The only practical alternative would have been to jettison the euro and resurrect its own currency, which it could have issued in unlimited quantities.
But the cure is almost as bad as the disease. To recapitalize banks, depositors with more than 100,000 euros ($130,000) - the amount protected by government guarantees - are being forced to take huge losses.
This is a first. Until now, depositors in weak banks had been protected.
If depositors elsewhere in Europe fear for their funds, the dreaded panic may merely be delayed. And with unemployment already at 14 percent, Cyprus' economy will get worse. Some forecasts predict it will shrink 20 percent by 2015.
The "alchemy" of central banks is that they can create as much money as they please. The question is whether this power can be mobilized to stabilize financial markets and revive the damaged European and American economies - or whether the frantic efforts to do so founder on high debt, too much "austerity" or uncertainties about economic growth and inflation.
Each central bank has "taken steps beyond any it would have considered possible a few years earlier," writes Irwin at the end of his gracefully written and exhaustively reported book.

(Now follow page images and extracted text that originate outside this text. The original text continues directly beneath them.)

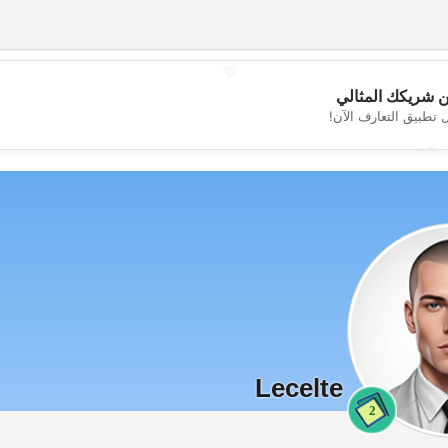
💖
 شريكك المثالي
 تطبيق التعارف الآن!
💕
Lecelte
2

The Federal Reserve has poured trillions of dollars into the U.S. economy through various "quantitative easing" programs. The Bank of England has made similar efforts.

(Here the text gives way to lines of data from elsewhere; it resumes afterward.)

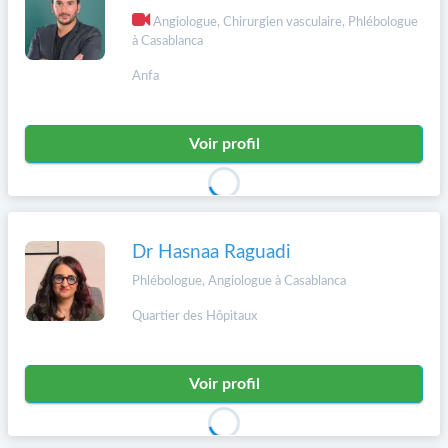
Angiologue, Chirurgien vasculaire, Phlébologue
à Casablanca
Anfa
Voir profil
Dr Hasnaa Raguadi
Phlébologue, Angiologue à Casablanca
Quartier des Hôpitaux
Voir profil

The European Central Bank has buttressed Europe's financial markets by providing gobs of cheap credit to banks and by pledging, under specified conditions, to buy the bonds of beleaguered euro countries.
What unites these policies is an unstated play for time. The hope is that at some point economic demand from somewhere - countries' own consumers and businesses, China, Germany or who knows where? - will support self-sustaining recoveries.
Meanwhile, the longer weak economies and high unemployment persist, the more democratic countries see power shifting in undemocratic ways. It has moved to volatile financial markets and to central banks, with unelected leaders.
The ECB in particular, Irwin relates, has withheld aid until governments do its bidding.
This cannot be healthy, although elected officials often seem paralyzed because either they don't know what to do or lack a consensus to act.
So far, improvisation has avoided the worst. It may not forever.